## WHAT NEEDS TO BE DONE
For this exercise, return only the lines in the records below from the one holding "Zobacz wszystkie miasta dostawy" through the one holding "aulas y ha encontrado", including both, exactly as they appear and without pictures.

## Stored data entries
:::::

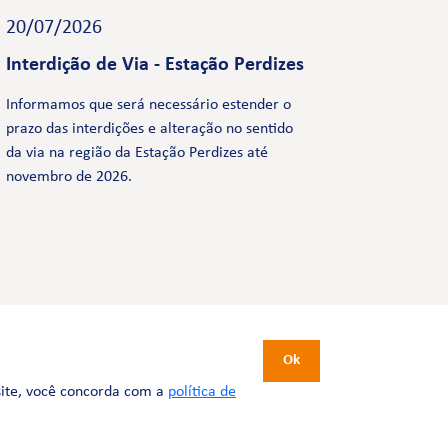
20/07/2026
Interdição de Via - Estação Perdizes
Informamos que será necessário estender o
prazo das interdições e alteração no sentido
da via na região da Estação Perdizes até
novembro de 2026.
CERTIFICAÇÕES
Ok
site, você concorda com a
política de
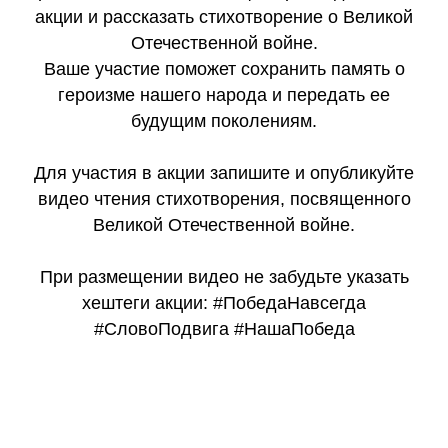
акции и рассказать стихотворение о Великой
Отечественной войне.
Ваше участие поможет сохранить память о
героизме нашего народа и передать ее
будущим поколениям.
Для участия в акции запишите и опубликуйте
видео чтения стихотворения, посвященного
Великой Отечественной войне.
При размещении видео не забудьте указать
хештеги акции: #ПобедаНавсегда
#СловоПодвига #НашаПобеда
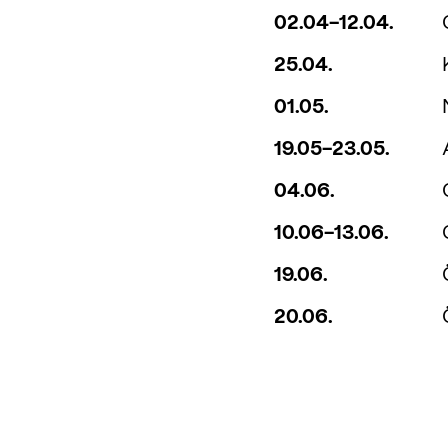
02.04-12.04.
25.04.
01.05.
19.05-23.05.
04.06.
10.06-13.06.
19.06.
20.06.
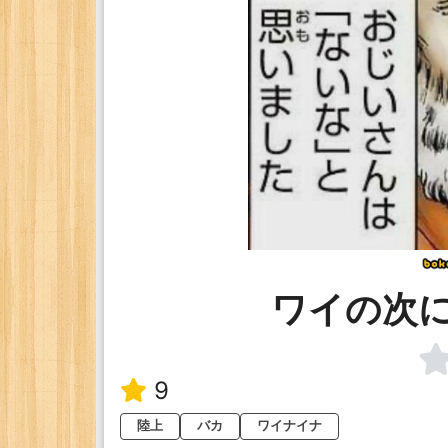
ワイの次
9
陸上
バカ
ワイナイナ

:::::

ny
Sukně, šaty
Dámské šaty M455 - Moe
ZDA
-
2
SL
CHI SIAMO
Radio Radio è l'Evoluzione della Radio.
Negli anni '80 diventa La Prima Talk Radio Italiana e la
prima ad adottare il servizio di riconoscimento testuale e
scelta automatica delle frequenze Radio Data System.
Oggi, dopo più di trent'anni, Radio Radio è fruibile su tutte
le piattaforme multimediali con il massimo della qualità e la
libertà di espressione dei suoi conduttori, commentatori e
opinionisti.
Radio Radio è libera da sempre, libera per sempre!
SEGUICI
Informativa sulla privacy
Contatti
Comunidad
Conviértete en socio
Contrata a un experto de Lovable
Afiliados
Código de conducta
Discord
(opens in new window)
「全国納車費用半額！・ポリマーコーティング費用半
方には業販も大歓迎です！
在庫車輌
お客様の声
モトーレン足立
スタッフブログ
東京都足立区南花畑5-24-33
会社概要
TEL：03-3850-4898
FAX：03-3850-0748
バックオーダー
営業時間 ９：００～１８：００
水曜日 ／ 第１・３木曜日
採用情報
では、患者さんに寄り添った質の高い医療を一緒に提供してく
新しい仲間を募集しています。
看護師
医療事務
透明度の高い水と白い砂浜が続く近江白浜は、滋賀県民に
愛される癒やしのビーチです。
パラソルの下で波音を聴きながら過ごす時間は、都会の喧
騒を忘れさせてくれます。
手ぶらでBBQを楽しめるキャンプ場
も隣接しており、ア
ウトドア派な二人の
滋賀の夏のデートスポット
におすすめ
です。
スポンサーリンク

:::::

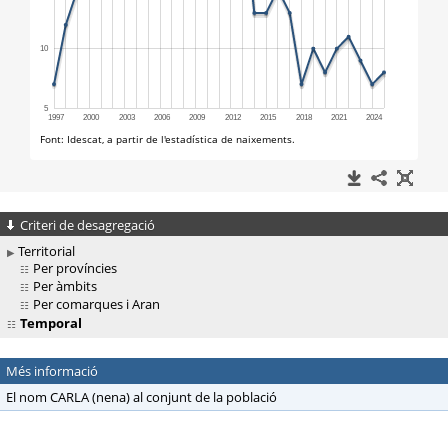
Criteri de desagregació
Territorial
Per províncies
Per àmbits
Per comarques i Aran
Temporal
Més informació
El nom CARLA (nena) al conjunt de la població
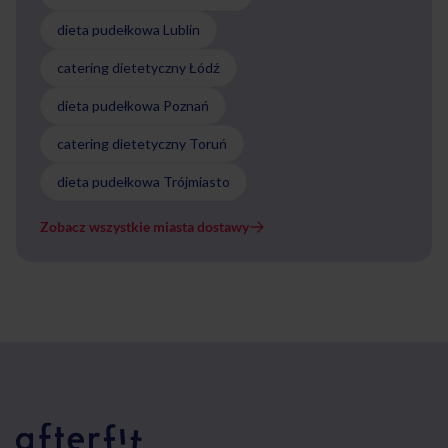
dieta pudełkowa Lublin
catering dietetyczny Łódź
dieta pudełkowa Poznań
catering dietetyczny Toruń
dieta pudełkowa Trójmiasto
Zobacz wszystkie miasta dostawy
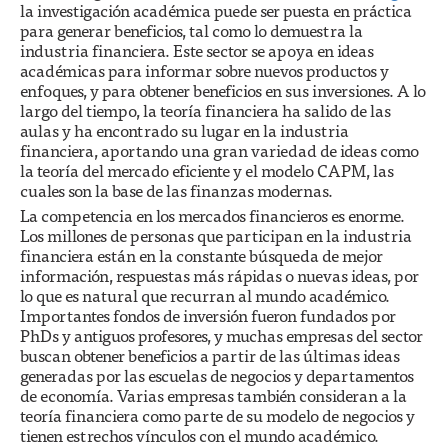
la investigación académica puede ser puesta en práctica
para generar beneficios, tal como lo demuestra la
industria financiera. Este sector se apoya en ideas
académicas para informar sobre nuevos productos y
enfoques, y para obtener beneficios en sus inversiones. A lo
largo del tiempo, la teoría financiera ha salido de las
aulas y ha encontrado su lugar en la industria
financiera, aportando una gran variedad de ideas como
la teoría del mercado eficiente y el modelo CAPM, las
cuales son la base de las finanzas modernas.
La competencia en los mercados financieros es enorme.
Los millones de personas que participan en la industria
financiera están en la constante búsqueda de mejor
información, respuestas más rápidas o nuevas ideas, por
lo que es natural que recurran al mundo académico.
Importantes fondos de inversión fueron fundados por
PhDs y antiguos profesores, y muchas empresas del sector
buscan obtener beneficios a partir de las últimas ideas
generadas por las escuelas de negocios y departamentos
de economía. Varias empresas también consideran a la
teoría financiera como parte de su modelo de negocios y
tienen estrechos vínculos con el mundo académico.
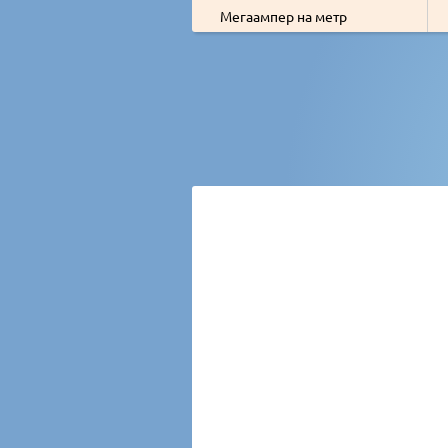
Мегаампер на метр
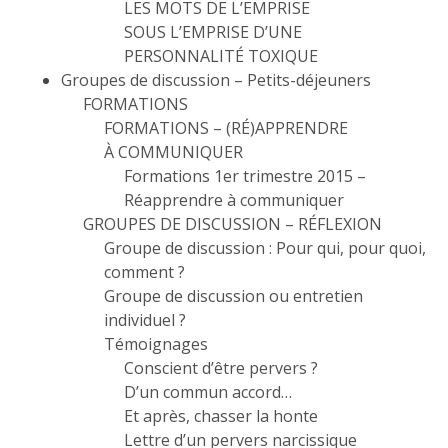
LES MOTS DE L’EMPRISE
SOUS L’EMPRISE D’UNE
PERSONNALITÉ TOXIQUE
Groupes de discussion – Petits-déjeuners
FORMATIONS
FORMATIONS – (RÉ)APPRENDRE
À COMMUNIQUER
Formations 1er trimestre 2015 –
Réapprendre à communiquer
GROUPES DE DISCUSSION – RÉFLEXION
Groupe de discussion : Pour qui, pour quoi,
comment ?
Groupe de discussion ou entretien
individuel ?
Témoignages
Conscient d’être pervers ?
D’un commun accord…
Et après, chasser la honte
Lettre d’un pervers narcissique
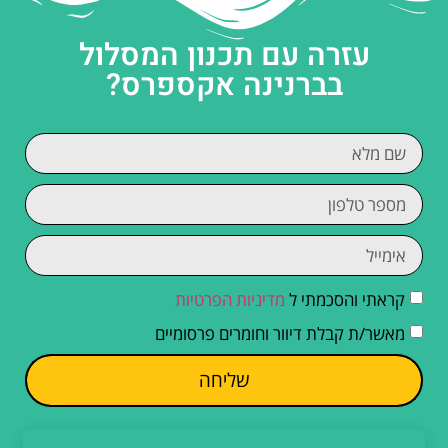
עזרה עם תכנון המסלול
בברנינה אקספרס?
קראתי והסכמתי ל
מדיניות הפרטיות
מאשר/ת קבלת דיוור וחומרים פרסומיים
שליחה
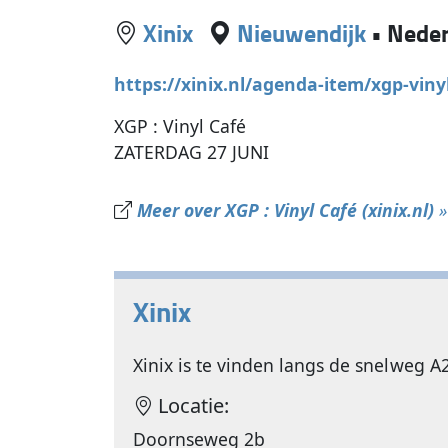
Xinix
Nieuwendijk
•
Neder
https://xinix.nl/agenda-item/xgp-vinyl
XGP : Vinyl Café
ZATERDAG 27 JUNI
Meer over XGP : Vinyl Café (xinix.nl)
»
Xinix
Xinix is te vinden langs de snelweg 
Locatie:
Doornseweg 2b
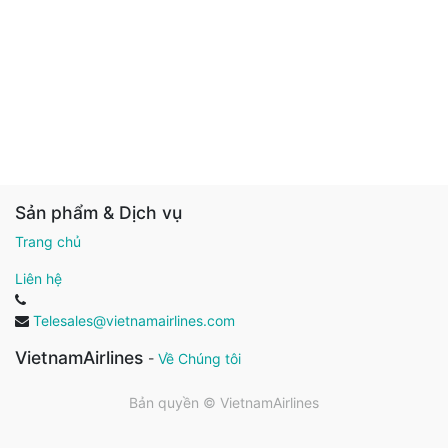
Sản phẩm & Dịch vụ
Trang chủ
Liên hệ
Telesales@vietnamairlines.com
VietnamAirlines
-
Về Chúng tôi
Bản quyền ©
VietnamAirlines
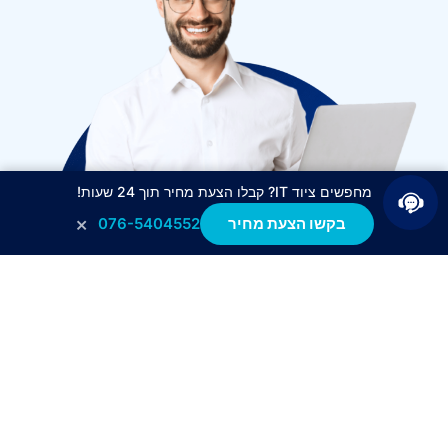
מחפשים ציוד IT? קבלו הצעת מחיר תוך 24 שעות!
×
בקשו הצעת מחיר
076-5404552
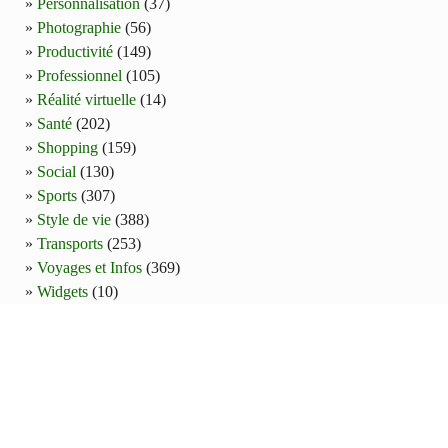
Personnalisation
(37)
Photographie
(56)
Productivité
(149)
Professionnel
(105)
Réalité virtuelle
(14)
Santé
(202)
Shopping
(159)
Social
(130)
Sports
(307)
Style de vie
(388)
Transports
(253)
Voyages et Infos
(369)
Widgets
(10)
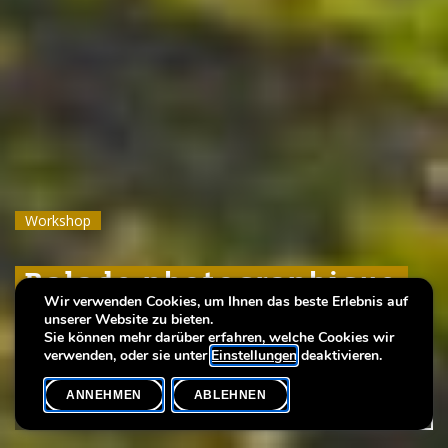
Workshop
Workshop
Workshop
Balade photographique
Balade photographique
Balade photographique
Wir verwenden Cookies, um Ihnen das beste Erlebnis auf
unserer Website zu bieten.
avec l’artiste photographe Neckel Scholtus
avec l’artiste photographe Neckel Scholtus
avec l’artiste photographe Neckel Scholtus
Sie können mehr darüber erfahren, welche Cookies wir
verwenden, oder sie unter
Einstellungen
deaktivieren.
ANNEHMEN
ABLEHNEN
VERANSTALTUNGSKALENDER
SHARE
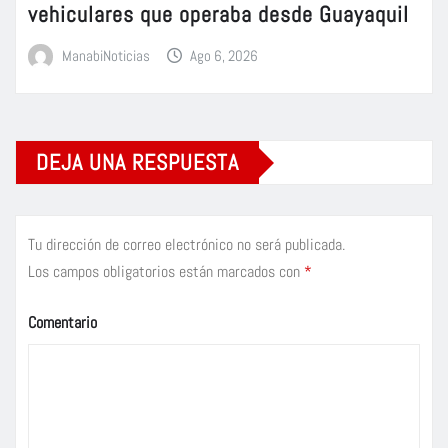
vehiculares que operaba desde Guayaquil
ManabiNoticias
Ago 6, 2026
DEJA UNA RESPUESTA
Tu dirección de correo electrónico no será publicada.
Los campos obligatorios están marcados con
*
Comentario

:::::

## SOLUTION FOR THIS TASK
Zobacz wszystkie miasta dostawy
la investigación académica puede ser puesta en práctica
para generar beneficios, tal como lo demuestra la
industria financiera. Este sector se apoya en ideas
académicas para informar sobre nuevos productos y
enfoques, y para obtener beneficios en sus inversiones. A lo
largo del tiempo, la teoría financiera ha salido de las
aulas y ha encontrado su lugar en la industria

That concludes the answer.